About this exercise
Begin at the line containing "NBCSports.com." and give again every line to the end of the records, exactly, without the pictures.

Data for analysis
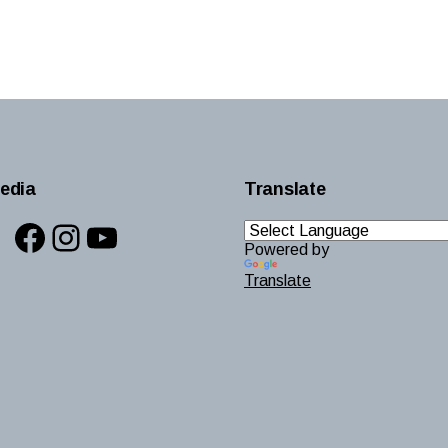
edia
Translate
Facebook
Instagram
YouTube
Powered by
Translate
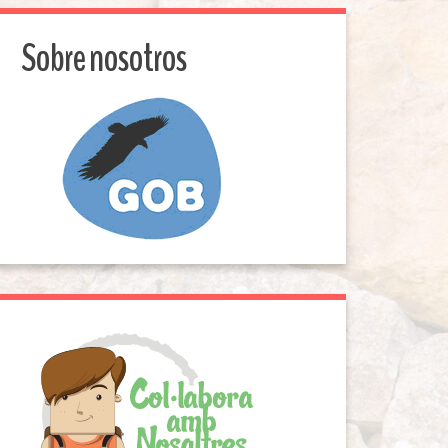
Sobre nosotros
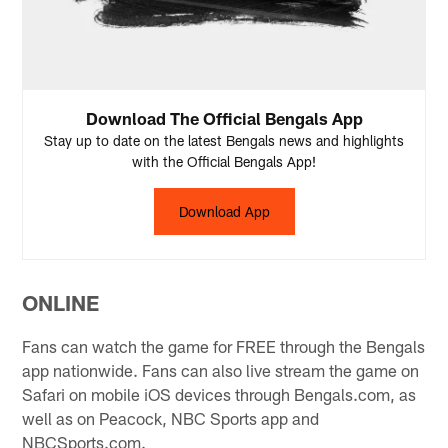
Download The Official Bengals App
Stay up to date on the latest Bengals news and highlights
with the Official Bengals App!
Download App
ONLINE
Fans can watch the game for FREE through the Bengals
app nationwide. Fans can also live stream the game on
Safari on mobile iOS devices through Bengals.com, as
well as on Peacock, NBC Sports app and
NBCSports.com.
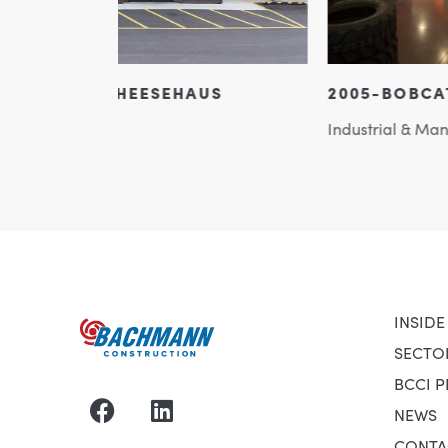
US
2005-BOBCAT OF MADISON
Industrial & Manufacturing
INSIDE
SECTO
BCCI 
NEWS
CONTA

Your solution
NBCSports.com.
US
2005-BOBCAT OF MADISON
Industrial & Manufacturing
INSIDE
SECTO
BCCI 
NEWS
CONTA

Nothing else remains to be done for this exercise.